To learn more about the different statements an evaluator implementation may encounter, consult the OPA docs on the topic.
Planning Ahead
Every aspect and instruction of the IR format would be too much for a single blog to cover, but the process of untangling an evaluation plan has hopefully been made clearer by now. While creating a full-fledged “OPA” native to your language or platform of choice might be a huge undertaking, even a basic implementation, with only a handful of built-in functions implemented, gets you surprisingly far towards something that actually feels usable. Open source implementations of course would have the benefit of others being able to contribute the parts that make the project usable to them. On the topic of open source implementations, are there any of those out there yet? In fact, there is!
Introducing Jarl
For the past few months, fellow OPA maintainer Johan Fylling and I have spent some of our spare time hacking away on an IR implementation for the Java Virtual Machine (JVM) called Jarl. A jarl was a chieftain in the age of vikings, and given the viking theme of OPA itself, we figured it would be a good name for the project. And of course, it has that “J” in there too, which seems almost mandatory for JVM-based software.

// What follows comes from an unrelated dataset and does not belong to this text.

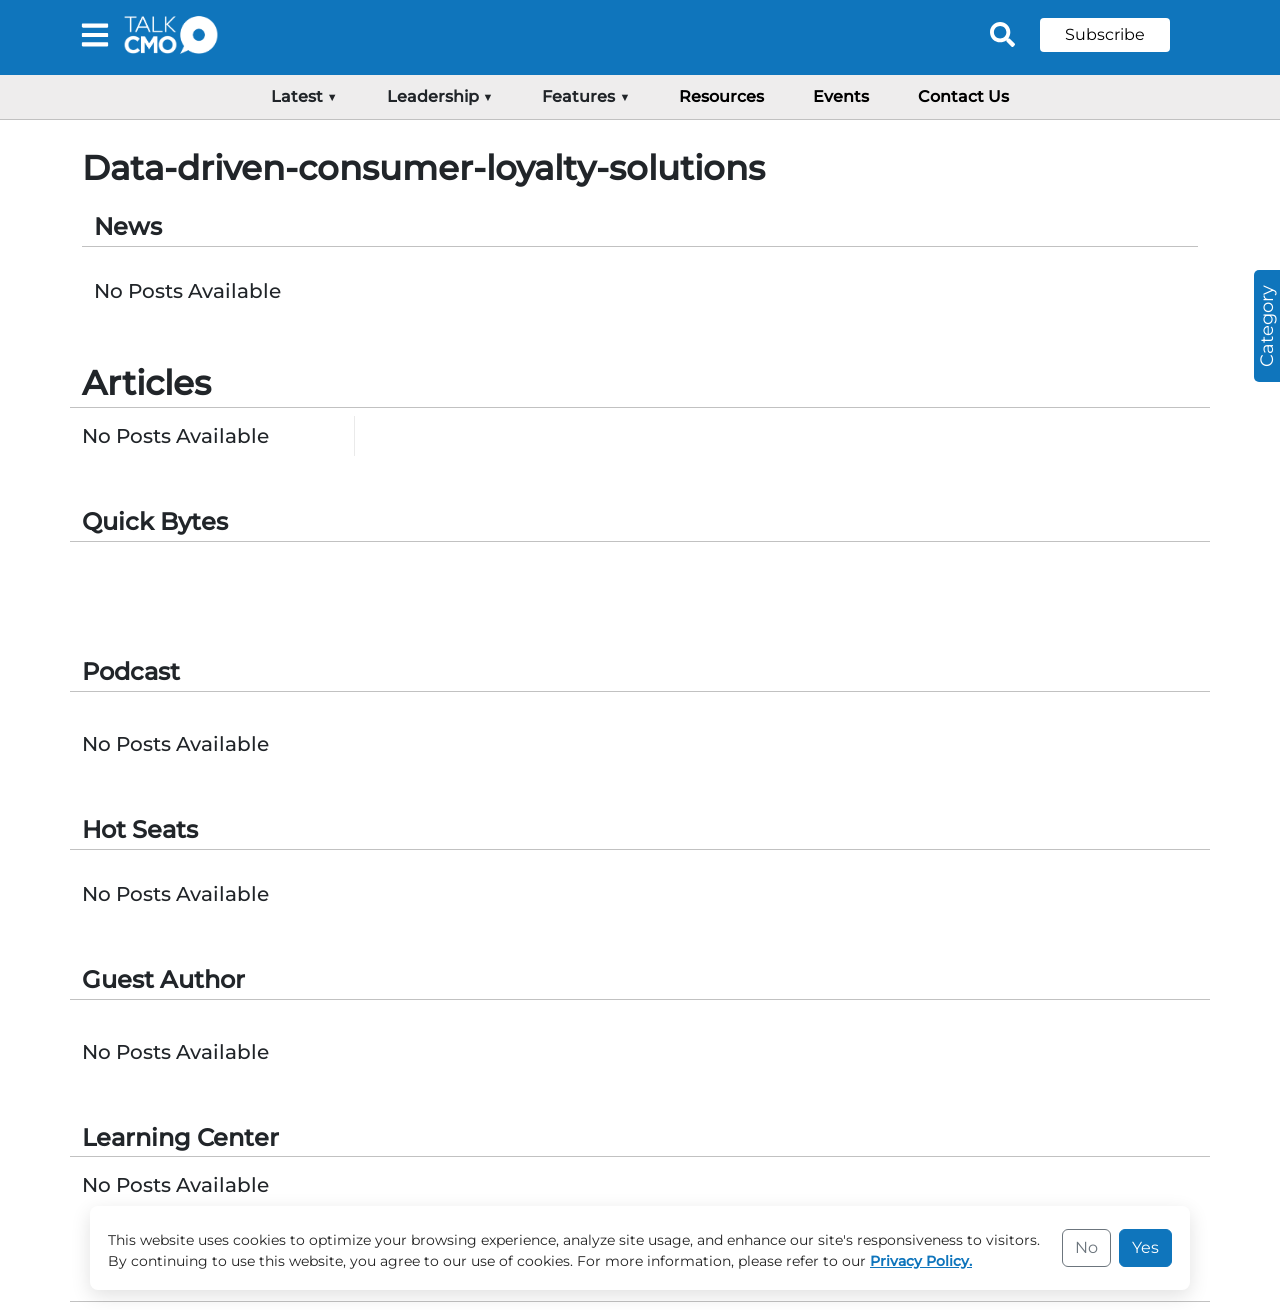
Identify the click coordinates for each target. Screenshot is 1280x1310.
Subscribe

We chose to use Clojure for our implementation, and while we are both rather novice Clojure coders, it’s been a lot of fun to work with! Not only that, but using Clojure means getting access to the broader JVM ecosystem, both in terms of libraries available, and that applications written in Java, Kotlin or Scala will be able to use Jarl eventually. As an added bonus, Clojurescript allows the library to be compiled into Javascript as well, allowing us to target deployments in Node, or web browsers. Quite a versatile platform to build on!
While we still have a long way to go before Jarl is anywhere near production readiness, we’re already at a point where it’s usable for evaluation of many types of common policies. As we wanted to ensure conformance against OPA from the start, we ported the OPA compliance test suite to the IR format, which has proven to be tremendously useful for testing not just plan evaluation, but also the behavior of built-in function implementations. This code should be useful for anyone building their own implementation, so if that’s you, make sure to check it out. As for the built-in functions, we currently have most of them ported, but some work remains to be done before we’re able to have all tests from OPA pass. Then awaits the management features…

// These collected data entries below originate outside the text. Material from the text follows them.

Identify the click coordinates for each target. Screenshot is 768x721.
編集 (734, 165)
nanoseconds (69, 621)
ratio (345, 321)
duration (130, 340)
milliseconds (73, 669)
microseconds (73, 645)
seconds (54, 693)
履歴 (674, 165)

If the project sounds interesting to you, we’d love to hear from you! Reach out on the OPA Slack, or just try it out and report back on any issues, feature requests or ideas you might have. Or if you’d rather work on your own implementation, we’d love to help you get started.
Wrapping Up
With the introduction of the intermediate representation format, another integration option for OPA has been made available. While it might be a bit of a niche — and certainly not the first choice to consider for most applications — it opens the door for many new and interesting use cases where an OPA integration using the standalone server model might not have been the best fit, or possible at all. Although perhaps not a well-known option until now, I hope this blog may contribute to changing that, and I’m looking forward to seeing how this alternative is leveraged in the future. Interesting times ahead!